- Data to process

::::::::

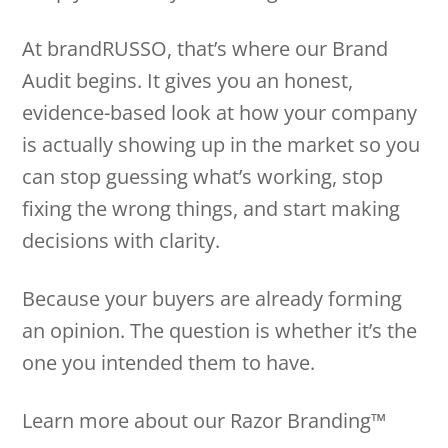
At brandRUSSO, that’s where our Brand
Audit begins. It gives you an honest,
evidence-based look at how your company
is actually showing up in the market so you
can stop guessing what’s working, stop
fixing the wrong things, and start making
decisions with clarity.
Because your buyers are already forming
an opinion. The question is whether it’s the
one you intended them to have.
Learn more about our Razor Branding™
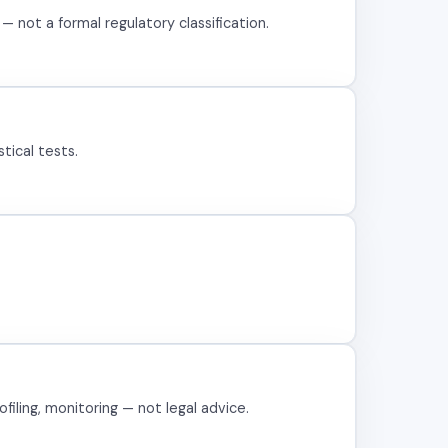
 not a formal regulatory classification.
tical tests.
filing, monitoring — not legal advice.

::::::::

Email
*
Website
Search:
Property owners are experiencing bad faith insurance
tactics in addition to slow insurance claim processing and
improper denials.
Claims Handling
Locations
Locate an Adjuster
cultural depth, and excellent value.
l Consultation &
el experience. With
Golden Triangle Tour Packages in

::::::::

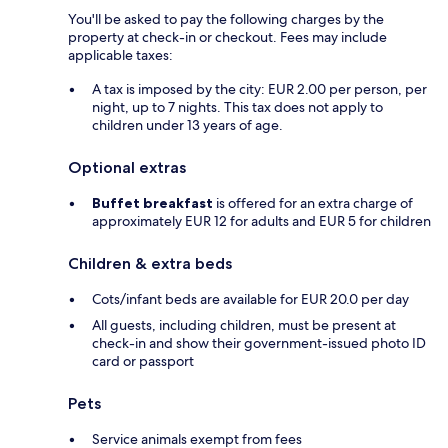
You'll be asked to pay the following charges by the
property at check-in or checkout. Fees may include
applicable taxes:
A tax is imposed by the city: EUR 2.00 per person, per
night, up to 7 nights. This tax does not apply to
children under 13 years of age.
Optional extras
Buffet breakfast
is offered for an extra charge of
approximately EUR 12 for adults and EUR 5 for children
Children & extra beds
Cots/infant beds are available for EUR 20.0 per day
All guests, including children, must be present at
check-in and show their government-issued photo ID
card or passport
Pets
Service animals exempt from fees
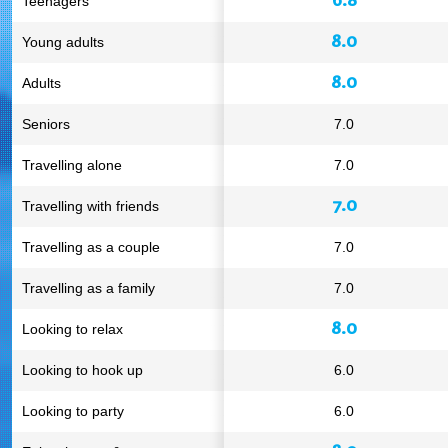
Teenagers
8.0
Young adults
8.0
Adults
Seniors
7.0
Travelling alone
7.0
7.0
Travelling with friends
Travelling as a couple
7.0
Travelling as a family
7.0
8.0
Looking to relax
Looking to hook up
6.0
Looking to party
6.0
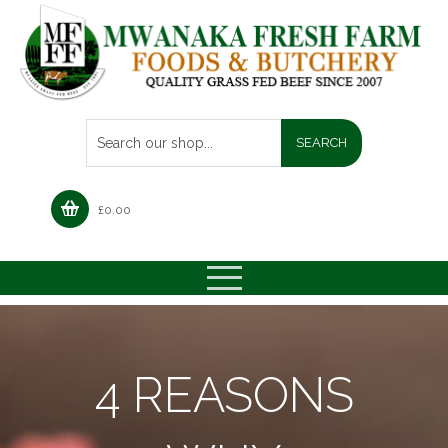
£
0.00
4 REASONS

::::::::

- What the task asks
Please make an exact copy of the lines above from the line with "Claims Handling" through the line with "Golden Triangle Tour Packages in", both ends included.

- Answer box
Claims Handling
Locations
Locate an Adjuster
cultural depth, and excellent value.
l Consultation &
el experience. With
Golden Triangle Tour Packages in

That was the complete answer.